[Records supplied]

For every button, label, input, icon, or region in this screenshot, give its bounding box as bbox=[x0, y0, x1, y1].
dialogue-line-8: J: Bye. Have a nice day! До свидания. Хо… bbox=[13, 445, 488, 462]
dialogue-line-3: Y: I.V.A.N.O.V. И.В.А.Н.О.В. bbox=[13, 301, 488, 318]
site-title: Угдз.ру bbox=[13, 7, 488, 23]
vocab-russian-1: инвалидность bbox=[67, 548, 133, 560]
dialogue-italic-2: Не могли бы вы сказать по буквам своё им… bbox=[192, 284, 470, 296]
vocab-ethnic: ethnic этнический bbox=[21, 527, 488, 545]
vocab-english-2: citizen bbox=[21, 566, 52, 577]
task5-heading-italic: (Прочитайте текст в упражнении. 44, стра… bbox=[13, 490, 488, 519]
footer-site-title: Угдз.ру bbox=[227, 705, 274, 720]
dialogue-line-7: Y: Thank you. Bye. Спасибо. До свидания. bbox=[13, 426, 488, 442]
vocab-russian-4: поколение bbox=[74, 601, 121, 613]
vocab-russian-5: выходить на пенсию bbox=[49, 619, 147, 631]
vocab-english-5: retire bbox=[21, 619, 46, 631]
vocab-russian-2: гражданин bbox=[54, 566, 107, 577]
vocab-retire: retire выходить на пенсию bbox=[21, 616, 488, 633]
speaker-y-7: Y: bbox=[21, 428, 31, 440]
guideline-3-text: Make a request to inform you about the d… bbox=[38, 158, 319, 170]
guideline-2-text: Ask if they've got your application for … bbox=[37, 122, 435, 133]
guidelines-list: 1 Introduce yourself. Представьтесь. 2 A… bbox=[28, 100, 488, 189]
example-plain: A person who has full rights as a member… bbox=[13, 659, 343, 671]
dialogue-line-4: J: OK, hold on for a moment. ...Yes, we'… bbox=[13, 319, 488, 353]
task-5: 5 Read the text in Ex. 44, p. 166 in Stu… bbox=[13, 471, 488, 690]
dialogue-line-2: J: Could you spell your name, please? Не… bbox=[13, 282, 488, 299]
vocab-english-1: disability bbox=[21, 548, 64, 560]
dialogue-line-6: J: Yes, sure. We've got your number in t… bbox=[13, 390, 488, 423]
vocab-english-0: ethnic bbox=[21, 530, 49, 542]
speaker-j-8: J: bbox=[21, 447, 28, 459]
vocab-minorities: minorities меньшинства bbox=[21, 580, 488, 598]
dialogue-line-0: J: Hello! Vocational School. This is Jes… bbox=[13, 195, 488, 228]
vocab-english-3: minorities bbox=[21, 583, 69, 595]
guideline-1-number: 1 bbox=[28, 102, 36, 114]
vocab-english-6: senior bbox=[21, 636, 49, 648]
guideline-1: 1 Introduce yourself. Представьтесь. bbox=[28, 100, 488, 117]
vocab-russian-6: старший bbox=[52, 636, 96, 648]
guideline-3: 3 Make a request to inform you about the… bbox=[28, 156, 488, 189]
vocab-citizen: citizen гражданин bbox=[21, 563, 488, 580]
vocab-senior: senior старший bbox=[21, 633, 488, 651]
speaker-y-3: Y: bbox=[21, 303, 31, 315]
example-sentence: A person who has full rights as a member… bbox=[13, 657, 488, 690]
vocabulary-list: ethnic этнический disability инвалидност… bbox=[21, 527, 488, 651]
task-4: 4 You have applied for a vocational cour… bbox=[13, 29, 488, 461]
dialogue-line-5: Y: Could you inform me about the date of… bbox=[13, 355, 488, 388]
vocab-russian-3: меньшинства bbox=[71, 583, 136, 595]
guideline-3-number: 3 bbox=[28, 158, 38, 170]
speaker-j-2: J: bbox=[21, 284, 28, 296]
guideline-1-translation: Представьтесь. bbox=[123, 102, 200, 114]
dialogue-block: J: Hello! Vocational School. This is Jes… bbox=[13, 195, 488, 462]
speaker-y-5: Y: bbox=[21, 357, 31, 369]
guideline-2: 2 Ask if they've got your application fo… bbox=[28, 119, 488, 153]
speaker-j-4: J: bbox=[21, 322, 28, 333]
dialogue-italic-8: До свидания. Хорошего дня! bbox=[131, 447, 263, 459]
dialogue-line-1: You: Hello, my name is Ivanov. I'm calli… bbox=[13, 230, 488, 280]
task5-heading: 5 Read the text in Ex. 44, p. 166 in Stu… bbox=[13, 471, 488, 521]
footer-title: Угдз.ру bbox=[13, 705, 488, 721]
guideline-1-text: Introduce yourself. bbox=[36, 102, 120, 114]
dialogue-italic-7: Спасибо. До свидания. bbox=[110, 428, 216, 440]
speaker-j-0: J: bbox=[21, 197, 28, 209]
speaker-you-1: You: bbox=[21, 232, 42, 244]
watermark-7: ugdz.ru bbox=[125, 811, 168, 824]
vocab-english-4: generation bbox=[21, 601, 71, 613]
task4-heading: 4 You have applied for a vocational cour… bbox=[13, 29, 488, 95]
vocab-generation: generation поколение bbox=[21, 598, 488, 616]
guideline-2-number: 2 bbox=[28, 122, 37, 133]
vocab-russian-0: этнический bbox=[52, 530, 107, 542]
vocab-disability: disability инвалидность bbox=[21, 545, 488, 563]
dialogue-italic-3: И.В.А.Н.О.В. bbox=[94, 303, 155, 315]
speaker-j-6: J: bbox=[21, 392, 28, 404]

[/Records supplied]

» Exercise aim: Please write out each line of the listing above exactly.

» Answer area:
For every button, label, input, icon, or region in this screenshot, give its bounding box as bbox=[x0, y0, x1, y1].
dialogue-line-8: J: Bye. Have a nice day! До свидания. Хо… bbox=[13, 445, 488, 462]
dialogue-line-3: Y: I.V.A.N.O.V. И.В.А.Н.О.В. bbox=[13, 301, 488, 318]
site-title: Угдз.ру bbox=[13, 7, 488, 23]
vocab-russian-1: инвалидность bbox=[67, 548, 133, 560]
dialogue-italic-2: Не могли бы вы сказать по буквам своё им… bbox=[192, 284, 470, 296]
vocab-ethnic: ethnic этнический bbox=[21, 527, 488, 545]
vocab-english-2: citizen bbox=[21, 566, 52, 577]
task5-heading-italic: (Прочитайте текст в упражнении. 44, стра… bbox=[13, 490, 488, 519]
footer-site-title: Угдз.ру bbox=[227, 705, 274, 720]
dialogue-line-7: Y: Thank you. Bye. Спасибо. До свидания. bbox=[13, 426, 488, 442]
vocab-russian-4: поколение bbox=[74, 601, 121, 613]
vocab-russian-5: выходить на пенсию bbox=[49, 619, 147, 631]
vocab-english-5: retire bbox=[21, 619, 46, 631]
vocab-russian-2: гражданин bbox=[54, 566, 107, 577]
vocab-retire: retire выходить на пенсию bbox=[21, 616, 488, 633]
speaker-y-7: Y: bbox=[21, 428, 31, 440]
guideline-3-text: Make a request to inform you about the d… bbox=[38, 158, 319, 170]
guideline-2-text: Ask if they've got your application for … bbox=[37, 122, 435, 133]
guidelines-list: 1 Introduce yourself. Представьтесь. 2 A… bbox=[28, 100, 488, 189]
example-plain: A person who has full rights as a member… bbox=[13, 659, 343, 671]
dialogue-line-4: J: OK, hold on for a moment. ...Yes, we'… bbox=[13, 319, 488, 353]
task-5: 5 Read the text in Ex. 44, p. 166 in Stu… bbox=[13, 471, 488, 690]
dialogue-line-2: J: Could you spell your name, please? Не… bbox=[13, 282, 488, 299]
vocab-english-1: disability bbox=[21, 548, 64, 560]
dialogue-line-6: J: Yes, sure. We've got your number in t… bbox=[13, 390, 488, 423]
vocab-english-0: ethnic bbox=[21, 530, 49, 542]
speaker-j-8: J: bbox=[21, 447, 28, 459]
vocab-minorities: minorities меньшинства bbox=[21, 580, 488, 598]
dialogue-line-0: J: Hello! Vocational School. This is Jes… bbox=[13, 195, 488, 228]
vocab-english-3: minorities bbox=[21, 583, 69, 595]
guideline-1-number: 1 bbox=[28, 102, 36, 114]
vocab-english-6: senior bbox=[21, 636, 49, 648]
guideline-1: 1 Introduce yourself. Представьтесь. bbox=[28, 100, 488, 117]
vocab-russian-6: старший bbox=[52, 636, 96, 648]
guideline-3: 3 Make a request to inform you about the… bbox=[28, 156, 488, 189]
vocab-citizen: citizen гражданин bbox=[21, 563, 488, 580]
vocab-senior: senior старший bbox=[21, 633, 488, 651]
speaker-y-3: Y: bbox=[21, 303, 31, 315]
example-sentence: A person who has full rights as a member… bbox=[13, 657, 488, 690]
vocabulary-list: ethnic этнический disability инвалидност… bbox=[21, 527, 488, 651]
task-4: 4 You have applied for a vocational cour… bbox=[13, 29, 488, 461]
dialogue-line-5: Y: Could you inform me about the date of… bbox=[13, 355, 488, 388]
vocab-russian-3: меньшинства bbox=[71, 583, 136, 595]
guideline-3-number: 3 bbox=[28, 158, 38, 170]
speaker-j-2: J: bbox=[21, 284, 28, 296]
guideline-1-translation: Представьтесь. bbox=[123, 102, 200, 114]
dialogue-block: J: Hello! Vocational School. This is Jes… bbox=[13, 195, 488, 462]
speaker-y-5: Y: bbox=[21, 357, 31, 369]
guideline-2: 2 Ask if they've got your application fo… bbox=[28, 119, 488, 153]
speaker-j-4: J: bbox=[21, 322, 28, 333]
dialogue-italic-8: До свидания. Хорошего дня! bbox=[131, 447, 263, 459]
dialogue-line-1: You: Hello, my name is Ivanov. I'm calli… bbox=[13, 230, 488, 280]
task5-heading: 5 Read the text in Ex. 44, p. 166 in Stu… bbox=[13, 471, 488, 521]
footer-title: Угдз.ру bbox=[13, 705, 488, 721]
guideline-1-text: Introduce yourself. bbox=[36, 102, 120, 114]
dialogue-italic-7: Спасибо. До свидания. bbox=[110, 428, 216, 440]
speaker-j-0: J: bbox=[21, 197, 28, 209]
speaker-you-1: You: bbox=[21, 232, 42, 244]
watermark-7: ugdz.ru bbox=[125, 811, 168, 824]
vocab-english-4: generation bbox=[21, 601, 71, 613]
task4-heading: 4 You have applied for a vocational cour… bbox=[13, 29, 488, 95]
vocab-generation: generation поколение bbox=[21, 598, 488, 616]
guideline-2-number: 2 bbox=[28, 122, 37, 133]
vocab-russian-0: этнический bbox=[52, 530, 107, 542]
vocab-disability: disability инвалидность bbox=[21, 545, 488, 563]
dialogue-italic-3: И.В.А.Н.О.В. bbox=[94, 303, 155, 315]
speaker-j-6: J: bbox=[21, 392, 28, 404]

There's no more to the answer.